The cell implantation procedure was performed with a stereotactic technique[53]. Each animal was anesthetized with ketamine/xylazine and immobilized on a stereotactic apparatus. After disinfection and incision of the head skin, a blurred hole was made at the site 1 mm posterior to bregma and 3 mm right to midline, without damaging the dura. A 26-gauge needle was inserted 4 mm ventral from the dura, where 5 × 105 C6 tumor cells (Cell Resource Center, Shanghai Institute for Biological Sciences, part of the Chinese Academy of Sciences) in 5 μL of PBS were inoculated using a 10 μL Hamilton glass syringe (Hamilton Company, Reno, NV, USA).

One week after tumor inoculation, group 1 received contralateral ventricular injection of 5 μL PBS containing 5 × 105 umbilical cord mesenchymal stem cells labeled with CM-DiI at 1.3 mm posterior to bregma, 3 mm left to midline and 3.5 mm beneath the dura.

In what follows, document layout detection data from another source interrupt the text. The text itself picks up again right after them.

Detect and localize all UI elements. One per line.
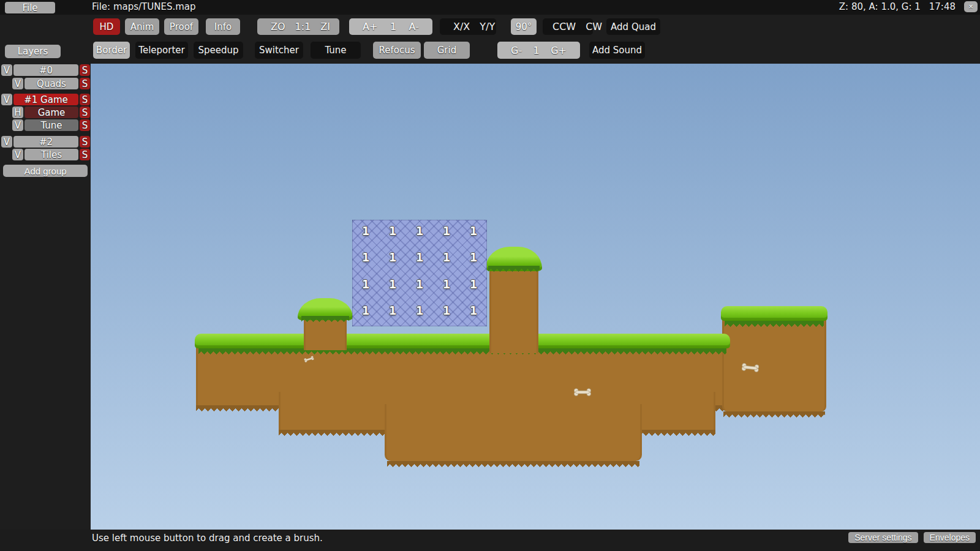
terrain-grass-edge	[198, 348, 726, 354]
flip-y-button[interactable]: Y/Y	[475, 21, 500, 32]
file-menu-button[interactable]: File	[5, 2, 55, 13]
proof-toggle-button[interactable]: Proof	[164, 18, 198, 35]
tooltip-hint: Use left mouse button to drag and create…	[92, 533, 323, 544]
tune-zone-number: 1	[470, 250, 477, 264]
zoom-reset-button[interactable]: 1:1	[290, 21, 316, 32]
layer-row-quads: V Quads S	[1, 78, 90, 89]
tune-zone-number: 1	[443, 303, 450, 318]
rotate-90-button[interactable]: 90°	[511, 18, 537, 35]
save-toggle[interactable]: S	[80, 78, 90, 89]
save-toggle[interactable]: S	[80, 136, 90, 148]
layer-label[interactable]: Quads	[24, 78, 78, 89]
terrain-grass-edge	[301, 316, 349, 322]
statusbar: Use left mouse button to drag and create…	[0, 530, 980, 551]
add-group-button[interactable]: Add group	[3, 165, 88, 177]
anim-speed-decrease-button[interactable]: A-	[404, 21, 424, 32]
grid-size-group: G- 1 G+	[497, 42, 580, 59]
grid-size-decrease-button[interactable]: G-	[506, 45, 527, 56]
layers-sidebar: Layers V #0 S V Quads S V #1 Game S H Ga…	[0, 15, 91, 530]
terrain-right-block-dirt	[722, 317, 826, 411]
visibility-toggle[interactable]: V	[12, 119, 23, 131]
refocus-button[interactable]: Refocus	[373, 42, 421, 59]
layers-panel-header[interactable]: Layers	[5, 45, 61, 58]
server-settings-button[interactable]: Server settings	[848, 532, 918, 543]
add-quad-button[interactable]: Add Quad	[606, 18, 660, 35]
visibility-toggle[interactable]: V	[1, 64, 12, 76]
group-label[interactable]: #2	[13, 136, 78, 148]
anim-speed-group: A+ 1 A-	[349, 18, 432, 35]
layer-label-hidden[interactable]: Game	[24, 107, 78, 118]
clock: 17:48	[929, 1, 956, 12]
window-title: File: maps/TUNES.map	[92, 1, 196, 12]
save-toggle[interactable]: S	[80, 94, 90, 105]
tune-zone-number: 1	[416, 303, 423, 318]
terrain-right-block-grass	[721, 306, 827, 321]
tune-zone-number: 1	[443, 250, 450, 264]
envelopes-button[interactable]: Envelopes	[924, 532, 976, 543]
zoom-anim-grid-readout: Z: 80, A: 1.0, G: 1	[839, 1, 921, 12]
group-label[interactable]: #0	[13, 64, 78, 76]
terrain-main-grass	[195, 334, 730, 348]
rotate-ccw-button[interactable]: CCW	[548, 21, 581, 32]
toolbar-row-2: Border Teleporter Speedup Switcher Tune …	[93, 42, 645, 59]
layer-row-tiles: V Tiles S	[1, 149, 90, 160]
tune-zone-number: 1	[389, 277, 396, 291]
save-toggle[interactable]: S	[80, 64, 90, 76]
terrain-dirt-deep	[385, 404, 642, 461]
info-toggle-button[interactable]: Info	[206, 18, 240, 35]
group-row-1-game: V #1 Game S	[1, 94, 90, 105]
zoom-out-button[interactable]: ZO	[266, 21, 290, 32]
teleporter-button[interactable]: Teleporter	[135, 42, 188, 59]
layer-label-active[interactable]: Tune	[24, 119, 78, 131]
group-row-2: V #2 S	[1, 136, 90, 148]
bone-icon	[573, 388, 592, 396]
close-icon[interactable]: ×	[964, 1, 978, 12]
toolbar-row-1: HD Anim Proof Info ZO 1:1 ZI A+ 1 A- X/X…	[93, 18, 660, 35]
layer-label[interactable]: Tiles	[24, 149, 78, 160]
tune-zone-number: 1	[416, 223, 423, 238]
tune-zone-number: 1	[470, 277, 477, 291]
tune-layer-overlay: 11111111111111111111	[352, 220, 487, 326]
tune-zone-number: 1	[443, 277, 450, 291]
save-toggle[interactable]: S	[80, 107, 90, 118]
titlebar: File File: maps/TUNES.map Z: 80, A: 1.0,…	[0, 0, 980, 15]
hidden-toggle[interactable]: H	[12, 107, 23, 118]
terrain-dirt-edge	[723, 411, 825, 418]
terrain-grass-edge	[488, 266, 540, 272]
tune-zone-number: 1	[416, 277, 423, 291]
visibility-toggle[interactable]: V	[12, 78, 23, 89]
tune-button[interactable]: Tune	[311, 42, 361, 59]
anim-speed-value: 1	[385, 21, 401, 32]
border-button[interactable]: Border	[93, 42, 130, 59]
tune-zone-number: 1	[362, 303, 369, 318]
rotate-cw-button[interactable]: CW	[581, 21, 607, 32]
tune-zone-number: 1	[389, 223, 396, 238]
save-toggle[interactable]: S	[80, 119, 90, 131]
group-label-selected[interactable]: #1 Game	[13, 94, 78, 105]
layer-row-tune: V Tune S	[1, 119, 90, 131]
grid-size-increase-button[interactable]: G+	[546, 45, 571, 56]
tune-zone-number: 1	[389, 303, 396, 318]
visibility-toggle[interactable]: V	[1, 136, 12, 148]
visibility-toggle[interactable]: V	[1, 94, 12, 105]
group-row-0: V #0 S	[1, 64, 90, 76]
hd-toggle-button[interactable]: HD	[93, 18, 120, 35]
zoom-in-button[interactable]: ZI	[315, 21, 335, 32]
anim-speed-increase-button[interactable]: A+	[358, 21, 382, 32]
save-toggle[interactable]: S	[80, 149, 90, 160]
grid-toggle-button[interactable]: Grid	[424, 42, 470, 59]
tune-zone-number: 1	[416, 250, 423, 264]
add-sound-button[interactable]: Add Sound	[589, 42, 645, 59]
map-canvas[interactable]: 11111111111111111111	[91, 64, 980, 530]
visibility-toggle[interactable]: V	[12, 149, 23, 160]
speedup-button[interactable]: Speedup	[194, 42, 243, 59]
terrain-dirt-edge	[387, 461, 639, 467]
tune-zone-number: 1	[389, 250, 396, 264]
switcher-button[interactable]: Switcher	[255, 42, 303, 59]
flip-x-button[interactable]: X/X	[448, 21, 475, 32]
tune-zone-number: 1	[362, 223, 369, 238]
tune-zone-number: 1	[362, 250, 369, 264]
rotate-group: CCW CW	[543, 18, 593, 35]
anim-toggle-button[interactable]: Anim	[125, 18, 159, 35]
layer-row-game: H Game S	[1, 107, 90, 118]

Group 2 received equal number of umbilical cord mesenchymal stem cells at previous sites of tumor inoculation. As controls, group 3 and group 4 received 5 μL PBS without umbilical cord mesenchymal stem cells via contralateral ventricular injection or intratumoral administration, respectively. The rats were anesthetized and sacrificed 2 weeks after umbilical cord mesenchymal stem cell transplantation. The brains were removed and sectioned for histological analysis using hematoxylin-eosin staining under light microscopy, and migration analysis by staining nuclei with Hoechst 33258 (Sigma) under fluorescent microscopy.